# Solved: air temp sensor not detected



## dewittdennison (Sep 13, 2014)

Hi guys, I just picked up a dell OptiPlex 755. I like it but Iv'e had a lot of work to do on it . someone loaded windows 7 over the windows vista it came with but did not finish the job,so I had a lot of fun getting it going. After getting avg on it ,getting explorer 8 updated to 11 ,getting the sp1 and other programs and updates up and going, I changed the ram. it came with just 1 gig of ram and I was lucky to have just the right sticks to upgrade it to 4gigs. Don't worry I checked out the speck before changing the memory, however I now get a message when I start up the computer that it cannot detect the air sensor or the front panel?? also the fan seems to be running fairly hard. can someone explain what might be the problem thx dewitt


----------



## CoolBurn (Dec 5, 2013)

Check out the following link and skip to Issue 5.

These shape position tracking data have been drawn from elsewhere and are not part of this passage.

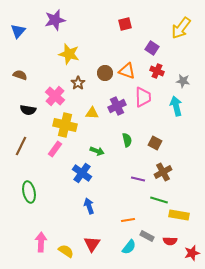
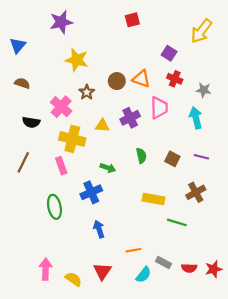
red square: (125, 24) -> (132, 20), moved
blue triangle: (18, 31) -> (18, 45), moved
pink rectangle: (55, 149) -> (61, 166), turned -56
brown cross: (163, 172) -> (196, 192), moved
blue cross: (82, 173) -> (91, 192), turned 30
purple line: (138, 179) -> (201, 157), moved
green ellipse: (29, 192) -> (54, 207), moved
yellow rectangle: (179, 215) -> (154, 199), moved
orange line: (128, 220) -> (133, 250), moved
red star: (192, 253) -> (214, 269), moved

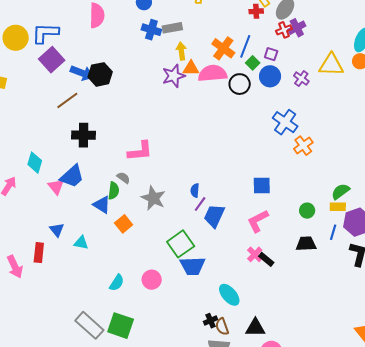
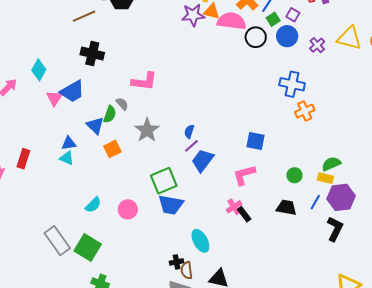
blue cross: (285, 122) -> (292, 84), turned -35
blue triangle: (57, 230) -> (69, 143), moved, turned 49

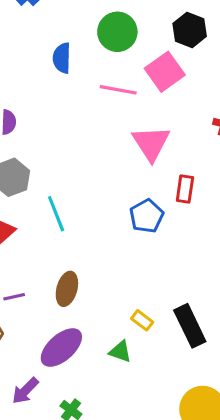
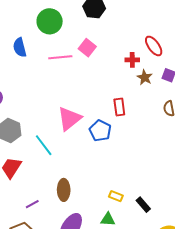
pink square: (165, 72) -> (87, 48), moved, size x0.7
pink triangle: (151, 143) -> (69, 119), moved, turned 40
black rectangle: (190, 326) -> (143, 205), moved, size x0.6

http://www.dell.com/support/Article/us/en/19/540800/EN


----------



## dewittdennison (Sep 13, 2014)

thx you solved my problem but in an unexpected way. I learned a little lesson ( Im a rookie at computers) unplugging the computer and draining the remaining power out seemed to solve the problem. I didn't find any unconnected wires but when I got it back together it worked great. problem solved thx dewitt


----------